В темном баре шумновато. В общем-то, там все тихо, если не считать глухого потрескивания радиоприемника, передающего результаты пятого футбольного сезона из Мураббина[35]. Аляж с Тараканом-Крезвой сидят на табуретах, склонясь над стойкой бара «Новый Мельбурн», старой пивной с неопределенным будущим: ее вот-вот либо сломают, либо начнут перестраивать под турбазу. Хозяин, когда-то веселый и достаточно крепкий малый, способный заменить любого вышибалу, теперь выглядит сломленным – он сидит за стойкой и наливает редким завсегдатаям своего дворца сокрушенной и увядшей мечты.

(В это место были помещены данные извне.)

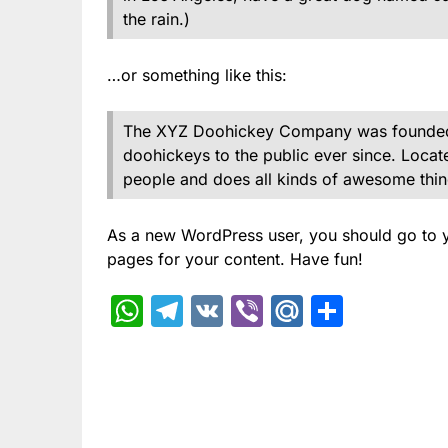
the rain.)
…or something like this:
The XYZ Doohickey Company was founded i
doohickeys to the public ever since. Loca
people and does all kinds of awesome thi
As a new WordPress user, you should go to
pages for your content. Have fun!
WhatsApp
Telegram
VK
Viber
Mail.Ru
Отпра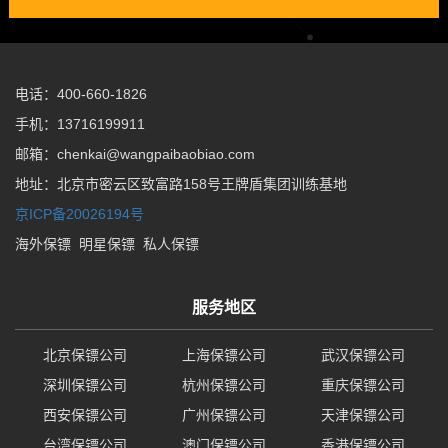
电话：400-660-1826
手机：13716199911
邮箱：chenkai@wangpaibaobiao.com
地址：北京市密云区致富路158号王牌盾集团训练基地
京ICP备20026194号
海外保镖
明星保镖
私人保镖
服务地区
北京保镖公司
上海保镖公司
武汉保镖公司
深圳保镖公司
杭州保镖公司
重庆保镖公司
西安保镖公司
广州保镖公司
天津保镖公司
台湾保镖公司
澳门保镖公司
香港保镖公司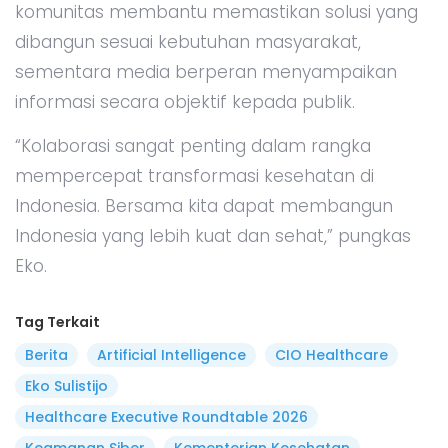
komunitas membantu memastikan solusi yang
dibangun sesuai kebutuhan masyarakat,
sementara media berperan menyampaikan
informasi secara objektif kepada publik.
“Kolaborasi sangat penting dalam rangka
mempercepat transformasi kesehatan di
Indonesia. Bersama kita dapat membangun
Indonesia yang lebih kuat dan sehat,” pungkas
Eko.
Tag Terkait
Berita
Artificial Intelligence
CIO Healthcare
Eko Sulistijo
Healthcare Executive Roundtable 2026
Keamanan Siber
Kementerian Kesehatan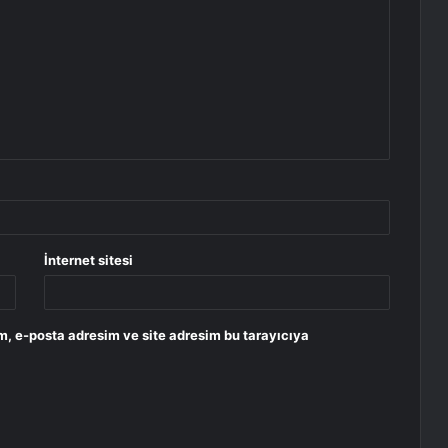
İnternet sitesi
m, e-posta adresim ve site adresim bu tarayıcıya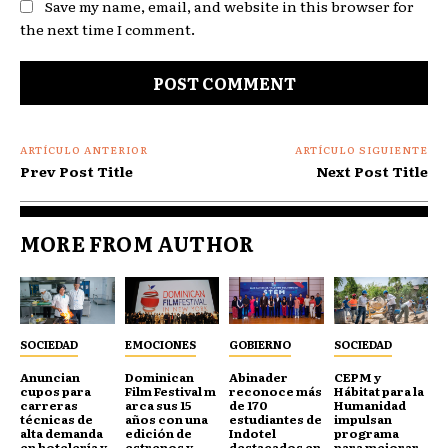
Save my name, email, and website in this browser for
the next time I comment.
ARTÍCULO ANTERIOR
ARTÍCULO SIGUIENTE
Prev Post Title
Next Post Title
MORE FROM AUTHOR
SOCIEDAD
EMOCIONES
GOBIERNO
SOCIEDAD
Anuncian
Dominican
Abinader
CEPM y
cupos para
Film Festival m
reconoce más
Hábitat para la
carreras
arca sus 15
de 170
Humanidad
técnicas de
años con una
estudiantes de
impulsan
alta demanda
edición de
Indotel
programa
en hotelería y
estrenos y
destacados en
para mejorar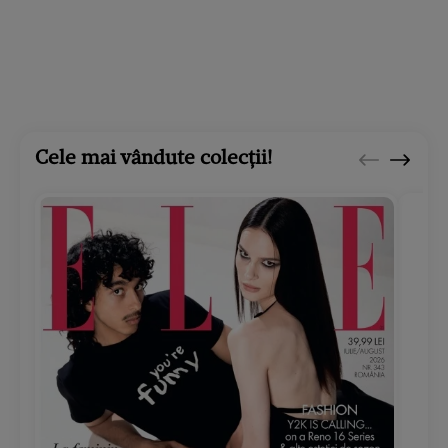
Cele mai vândute colecții!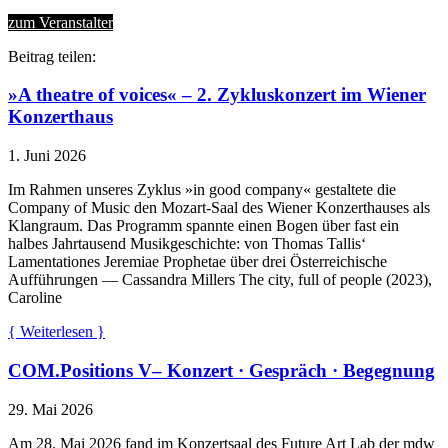
zum Veranstalter
Beitrag teilen:
»A theatre of voices« – 2. Zykluskonzert im Wiener
Konzerthaus
1. Juni 2026
Im Rahmen unseres Zyklus »in good company« gestaltete die
Company of Music den Mozart-Saal des Wiener Konzerthauses als
Klangraum. Das Programm spannte einen Bogen über fast ein
halbes Jahrtausend Musikgeschichte: von Thomas Tallis‘
Lamentationes Jeremiae Prophetae über drei Österreichische
Aufführungen — Cassandra Millers The city, full of people (2023),
Caroline
{ Weiterlesen }
COM.Positions V– Konzert · Gespräch · Begegnung
29. Mai 2026
Am 28. Mai 2026 fand im Konzertsaal des Future Art Lab der mdw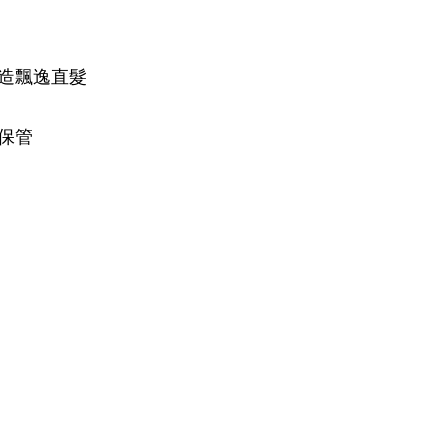
造飄逸直髮
保管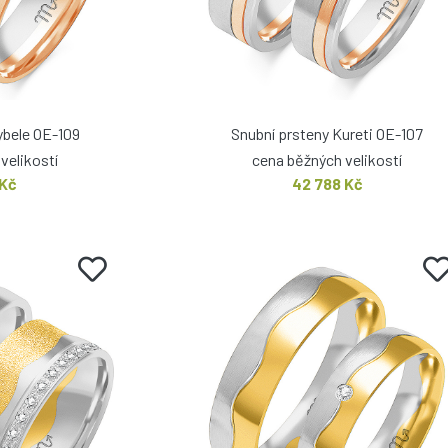
ybele OE-109
Snubní prsteny Kureti OE-107
velikostí
cena běžných velikostí
 Kč
42 788 Kč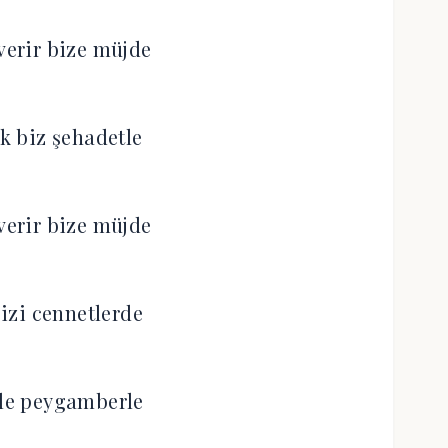
erir bize müjde
ik biz şehadetle
erir bize müjde
bizi cennetlerde
rle peygamberle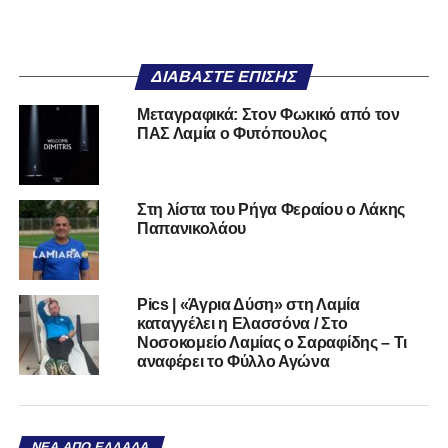
ΔΙΑΒΆΣΤΕ ΕΠΊΣΗΣ
Μεταγραφικά: Στον Φωκικό από τον
ΠΑΣ Λαμία ο Φυτόπουλος
Στη λίστα του Ρήγα Φεραίου ο Λάκης
Παπανικολάου
Pics | «Άγρια Δύση» στη Λαμία
καταγγέλει η Ελασσόνα / Στο
Νοσοκομείο Λαμίας ο Σαραφίδης – Τι
αναφέρει το Φύλλο Αγώνα
ΝΈΑ ΑΠΌ ΕΛΛΆΔΑ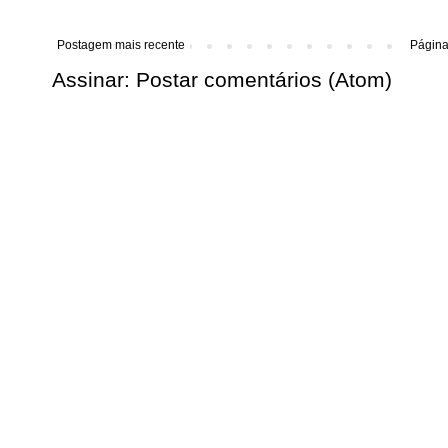
Postagem mais recente
Página 
Assinar:
Postar comentários (Atom)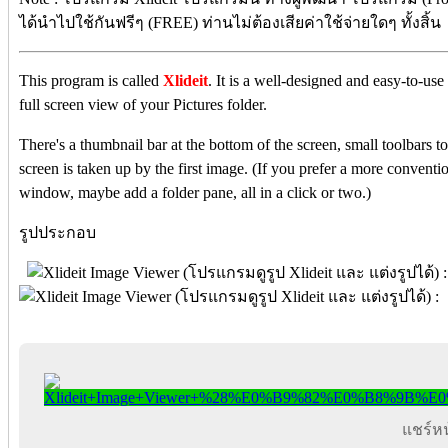
ได้นำไปใช้กันฟรีๆ (FREE) ท่านไม่ต้องเสียค่าใช้จ่ายใดๆ ทั้งสิ้น
This program is called
Xlideit
. It is a well-designed and easy-to-u
full screen view of your Pictures folder.
There's a thumbnail bar at the bottom of the screen, small toolbars top
screen is taken up by the first image. (If you prefer a more conventi
window, maybe add a folder pane, all in a click or two.)
รูปประกอบ
แชร์หน้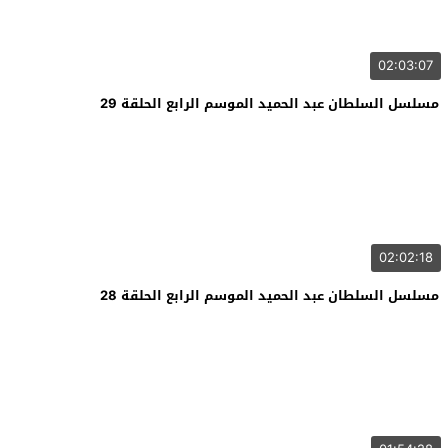
02:03:07
مسلسل السلطان عبد الحميد الموسم الرابع الحلقة 29
02:02:18
مسلسل السلطان عبد الحميد الموسم الرابع الحلقة 28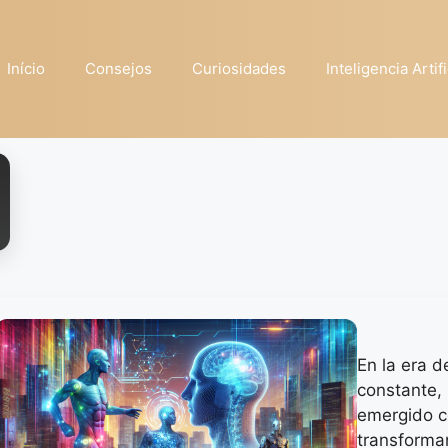
Início
Consejos
Curiosidades
Inteligencia Artifi
En la era d
constante, 
emergido c
transforma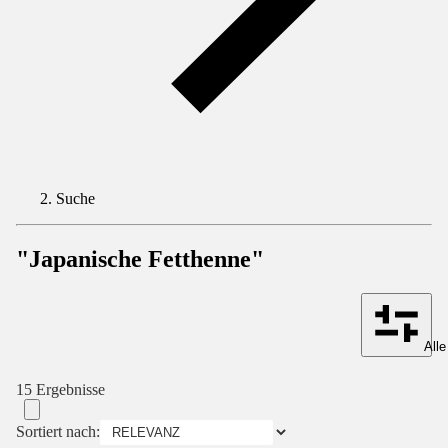
Suche
"Japanische Fetthenne"
Alle
15 Ergebnisse
Sortiert nach: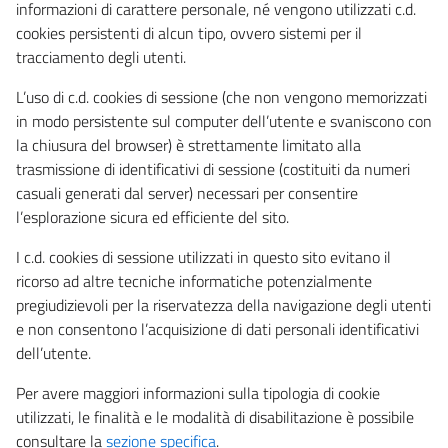
informazioni di carattere personale, né vengono utilizzati c.d.
cookies persistenti di alcun tipo, ovvero sistemi per il
tracciamento degli utenti.
L’uso di c.d. cookies di sessione (che non vengono memorizzati
in modo persistente sul computer dell’utente e svaniscono con
la chiusura del browser) è strettamente limitato alla
trasmissione di identificativi di sessione (costituiti da numeri
casuali generati dal server) necessari per consentire
l’esplorazione sicura ed efficiente del sito.
I c.d. cookies di sessione utilizzati in questo sito evitano il
ricorso ad altre tecniche informatiche potenzialmente
pregiudizievoli per la riservatezza della navigazione degli utenti
e non consentono l’acquisizione di dati personali identificativi
dell’utente.
Per avere maggiori informazioni sulla tipologia di cookie
utilizzati, le finalità e le modalità di disabilitazione è possibile
consultare la
sezione specifica
.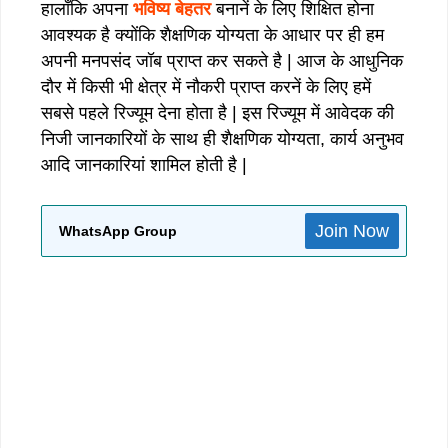
हालाँकि अपना
भविष्य बेहतर
बनानें के लिए शिक्षित होना
आवश्यक है क्योंकि शैक्षणिक योग्यता के आधार पर ही हम
अपनी मनपसंद जॉब प्राप्त कर सकते है | आज के आधुनिक
दौर में किसी भी क्षेत्र में नौकरी प्राप्त करनें के लिए हमें
सबसे पहले रिज्यूम देना होता है | इस रिज्यूम में आवेदक की
निजी जानकारियों के साथ ही शैक्षणिक योग्यता, कार्य अनुभव
आदि जानकारियां शामिल होती है |
Join Now
WhatsApp Group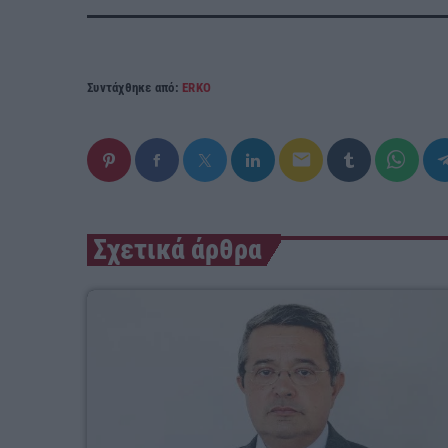
Συντάχθηκε από:
ERKO
email
Σχετικά άρθρα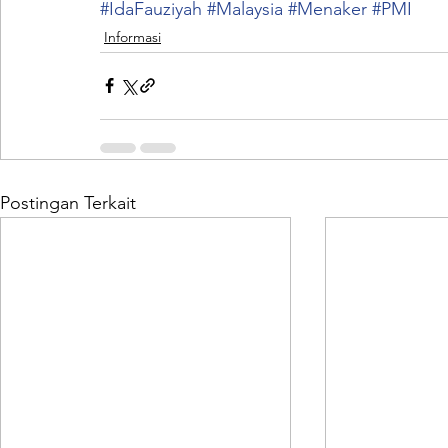
#IdaFauziyah
#Malaysia
#Menaker
#PMI
Informasi
Postingan Terkait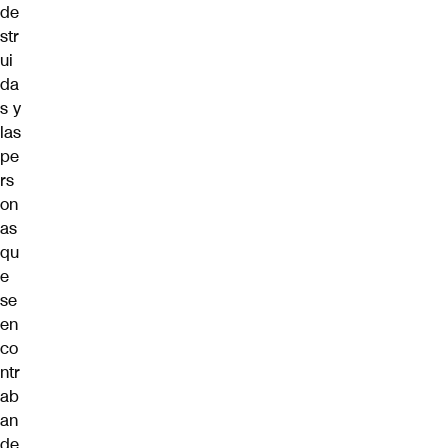
de
str
ui
da
s y
las
pe
rs
on
as
qu
e
se
en
co
ntr
ab
an
de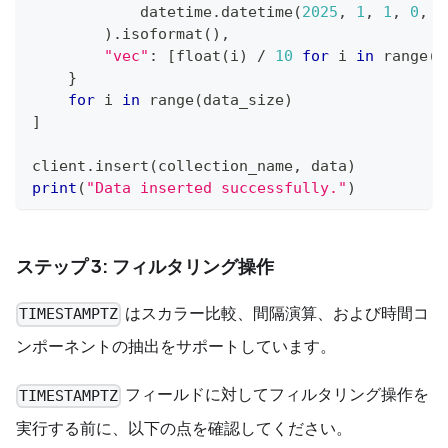
            datetime
.
datetime
(
2025
,
1
,
1
,
0
,
0
)
.
isoformat
(
)
,
"vec"
:
[
float
(
i
)
/
10
for
 i 
in
range
(
4
}
for
 i 
in
range
(
data_size
)
]
client
.
insert
(
collection_name
,
 data
)
print
(
"Data inserted successfully."
)
ステップ 3: フィルタリング操作
はスカラー比較、間隔演算、および時間コ
TIMESTAMPTZ
ンポーネントの抽出をサポートしています。
フィールドに対してフィルタリング操作を
TIMESTAMPTZ
実行する前に、以下の点を確認してください。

Время «Нового Мельбурна» как прибежища от городской суеты вышло. Впрочем, еще месяцок-другой, возможно, клиенты вроде Таракана с Аляжем еще могут посидеть за кружкой пива в этих обшитых фанерой стенах и спокойно почесать языком. В углу сидит старик, очень похожий на всех стариков, что сидят по углам любых других баров, и будущее его столь же неопределенно, как и у пивнушки, где последние два десятка лет он привык пропускать по маленькой, что теперь считается даже неприличным. Резко поднеся пиво к губам, старик водит трясущейся головой по сторонам, высматривая еще кого-нибудь в баре, как клуша, проверяющая, кто это пожаловал в курятник красть ее яйца. Таракан заказывает еще пару пива. Таракан и впрямь здоровый и противный. К тому же молодой: ему, наверное, года двадцать четыре от силы. Сложение атлетическое, а лио такое, будто по нему изрядно потоптались. С виду он заправский речной лоцман: спортивные сандалии и спортивный флисовый костюм, свободный и слегка замызганный – словом, по первому впечатлению, видавший виды; на руках – разноцветные браслеты из крученых веревок, в ухе – серебряное кольцо с висюлькой в виде ятагана; глаза с прищуром, руки крепкие, смех протяжный, речь замедленная. Единственный минус – кривые зубы, хотя, впрочем, они-то и придают его несчастному лицу счастливое, радостное выражение.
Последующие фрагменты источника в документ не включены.